Jim Bergeron, a retired insurance agent, said he's been sailing in the Chesapeake Bay for 40 years but heading out on the large Pride was a different kind of experience.
"Tacking my 30 foot sailboat is no big deal," he said. The same maneuver aboard the Pride involves careful coordination among the crew to adjust an array of sails.
Since 1988 the Pride of Baltimore II has served as an ambassador for the city and Maryland, sailing around the United States and further afield to promote tourism, business and the Chesapeake Bay. The ship is built to resemble the fast Baltimore clippers of the early 19th century that took a role in harassing British commercial ships during in the War of 1812.

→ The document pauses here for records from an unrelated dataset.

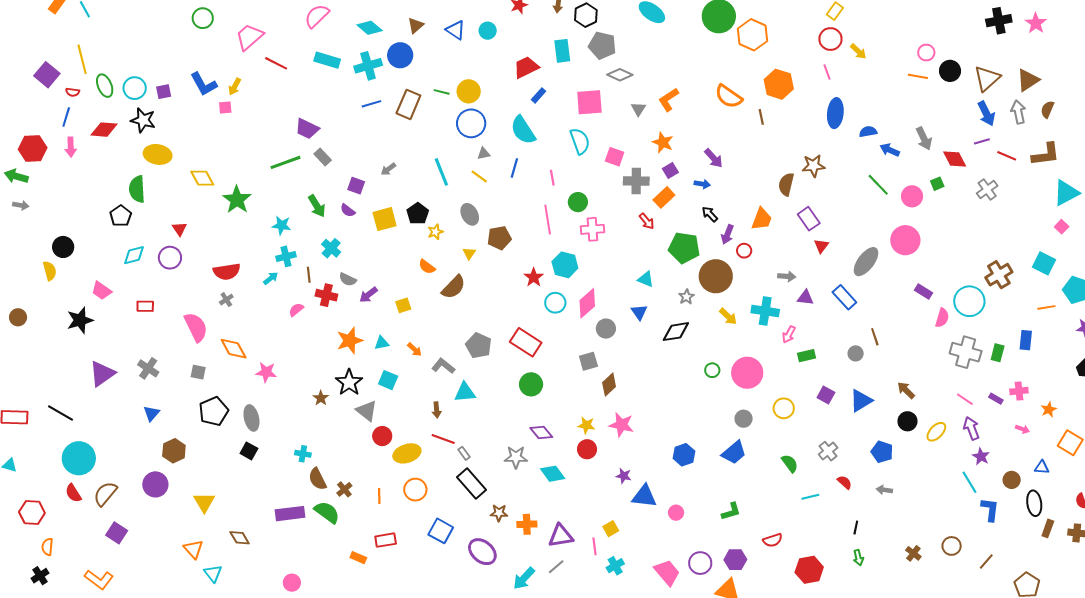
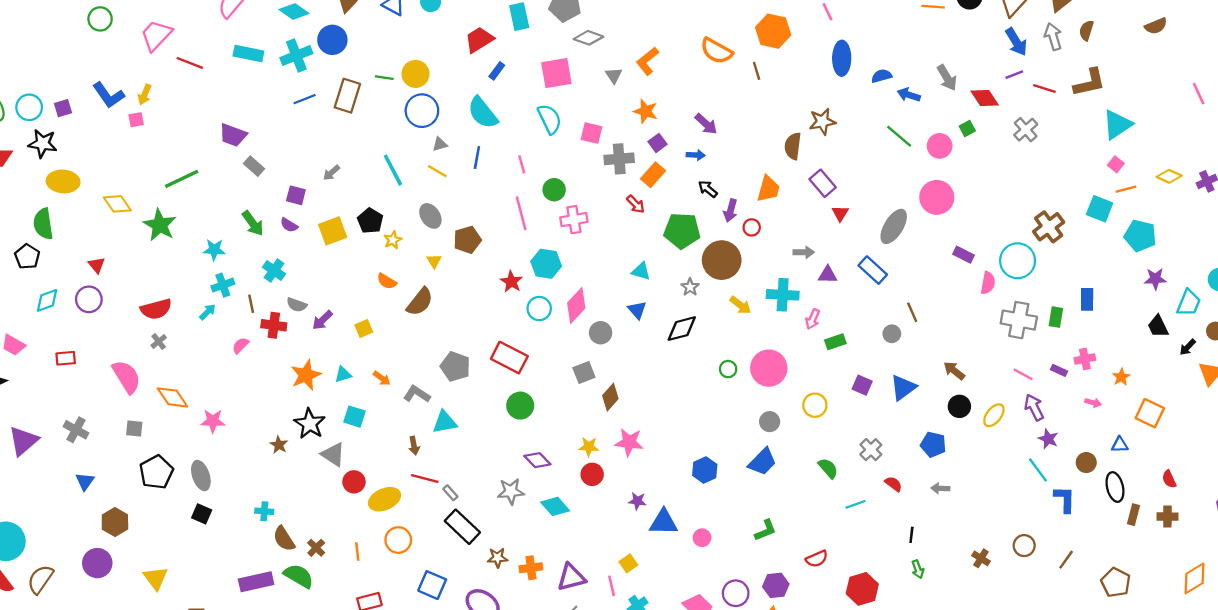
green line: (285, 162) -> (182, 179), moved
orange line: (1046, 307) -> (1126, 189), moved

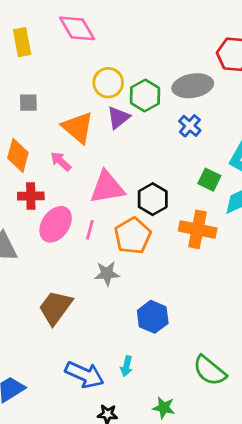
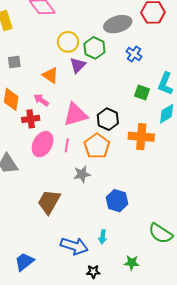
gray ellipse: (193, 86) -> (118, 24), moved
blue cross: (190, 126) -> (134, 54), moved
orange triangle: (78, 127) -> (50, 75), size x0.7
green square: (209, 180) -> (142, 92), moved
red cross: (31, 196) -> (31, 119), moved

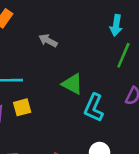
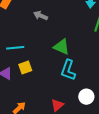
cyan L-shape: (94, 108) -> (68, 70), moved

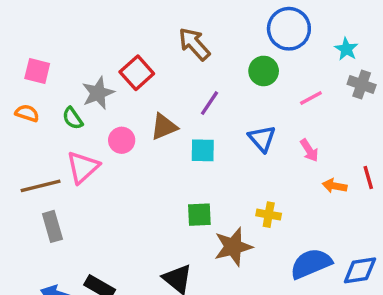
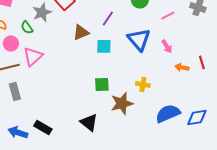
blue triangle: (262, 139) -> (139, 39), size x1.4
pink circle: (122, 140) -> (11, 43), moved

Its arrival back in Baltimore Saturday was the culmination of a 2,700 mile voyage down to Bermuda, via Charleston, and a race from there up to Boston. It was there the six guest crew joined.
The 109-foot ship, with its distinctive raked masts, takes a crew of a dozen to sail. On Saturday they worked under captain Jan Miles, who gripped a wide-bottomed mug of coffee and called out jargon-laden orders that sent the crew scurrying to their tasks. Miles said his relationship with the other sailors is like that between a conductor and an orchestra.

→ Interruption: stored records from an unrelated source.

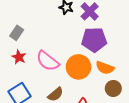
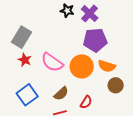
gray rectangle: (17, 33) -> (22, 37), size x1.5

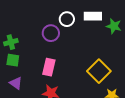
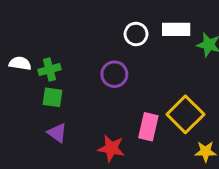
purple circle: (51, 33) -> (114, 74), moved
pink rectangle: (49, 67) -> (148, 127), moved

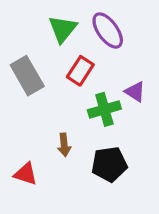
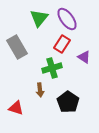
red rectangle: (80, 71) -> (62, 44), moved
green cross: (104, 109) -> (52, 68), moved
black pentagon: (109, 164) -> (68, 102), turned -30

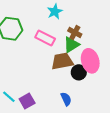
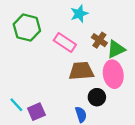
green triangle: (71, 45) -> (116, 49), moved
black circle: (79, 72) -> (97, 97), moved

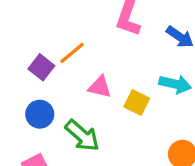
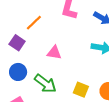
orange line: (72, 53) -> (34, 23), moved
yellow square: (137, 103) -> (81, 90), moved

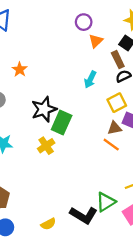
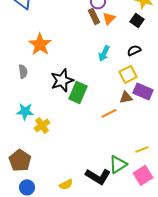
brown rectangle: (118, 60) -> (94, 16), moved
orange star: (20, 70) -> (40, 44), size x1.6
orange line: (111, 145) -> (109, 113), moved, turned -63
yellow cross: (46, 146) -> (42, 125), moved

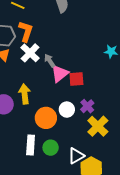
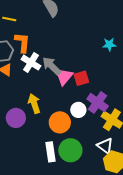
gray arrow: (50, 61) -> (52, 66), size x1.5
purple cross: (87, 106) -> (98, 102), size x1.5
green circle: (51, 148) -> (70, 150), size x1.5
white triangle: (76, 156) -> (105, 146), moved, turned -42

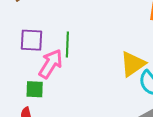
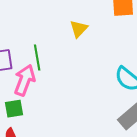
yellow triangle: (133, 64) -> (79, 29), moved, size x0.7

"Everyone knows what they're doing, it's just a matter of someone calling out the timing," he said.
The guest crew take spots in the ship's 4-hours on, 4-hours off schedule and said their role was to help the professionals when they could and stay out of the way when they couldn't.
Lisa McGrath, a lawyer from Lutherville, said her only previous experience of sailing was a three hour trip two decades ago, but after learning about the Pride online she decided to sign up for the trip.

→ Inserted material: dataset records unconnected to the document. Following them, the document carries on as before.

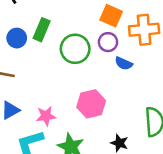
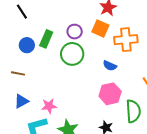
purple circle: (108, 42) -> (75, 32), moved
pink hexagon: (91, 104) -> (110, 94), moved

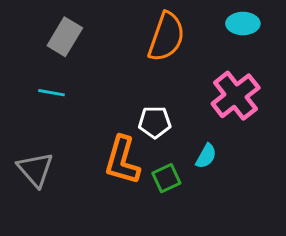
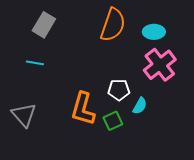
cyan ellipse: (243, 24) -> (154, 32), moved
white pentagon: (155, 122) -> (119, 90), moved

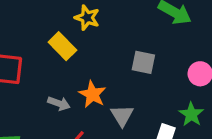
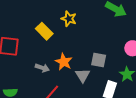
yellow star: (87, 18) -> (69, 19), moved
gray square: (143, 62) -> (99, 60), moved

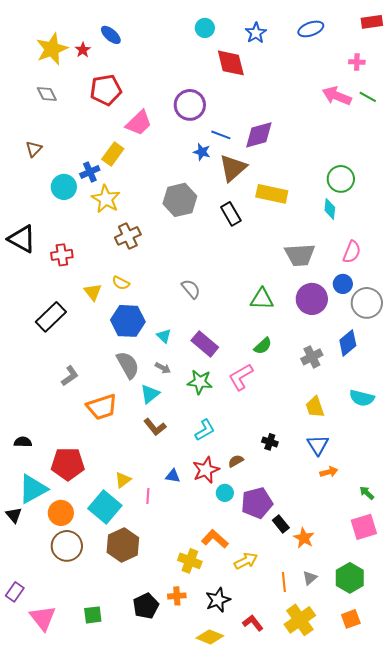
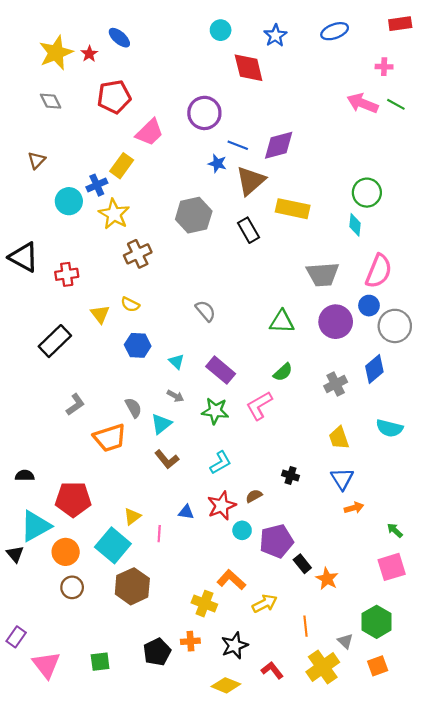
pink semicircle: (352, 252) -> (379, 271), size x1.4
blue hexagon: (128, 321) -> (138, 345), size x0.7
gray semicircle: (128, 365) -> (133, 408), moved, size x0.7
brown circle: (67, 546) -> (72, 587), size x0.7
gray triangle: (310, 578) -> (345, 641), moved, turned -35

"When they call out an order I just watch to see where everyone else goes," she said.
Terry Duffy, a retired garbageman from San Jose, Calif., said he first encountered the Pride in 2014. He grew more interested, until there he was standing on deck as they left Boston a week ago.
"The work is insanely hard," Duffy said. "You can't believe they do this day in, day out."
The Pride set off from Vane Brothers in South Baltimore Saturday morning — there was a slight delay when it had to go back for two late-arriving passengers — backing away from the dock under engine power before the crew began unfurling the sails.
Bergeron helped other crew members as they yanked on one of the Pride's lines to set the stay sail, before stepping back while they pulled with deep lunging movements toward the deck to shift it the final few inches into position.
Next, the fore sail unfurled with a quick whoosh of rope.
The ship began to pick up speed and headed out to the Key Bridge, where it turned around under the watch of a gaggle of cormorants and began the welcome-home journey through the harbor.
The Baltimore Fire Department sent out a ship to send up a spray from its water cannons, photographers snapped pictures from the deck of a tugboat and small drone buzzed overhead.
At Fort McHenry, the Pride began firing its cannons, each blast enveloping the deck in thick white smoke and sending alarmed children on the shore running.
Sailing into Baltimore isn't without difficulties, Miles said — buildings on the city skyline can interfere with the wind. But conditions were good on Saturday and the ship glided past Canton and into the Inner Harbor, where the crew executed a tight turn and blasted away with the cannons some more before approaching a pier in Fells Point.
With friends and family waiting, the guest sailors had one last job to do: Hauling the gangway into position that they would walk across to return to life on dry land.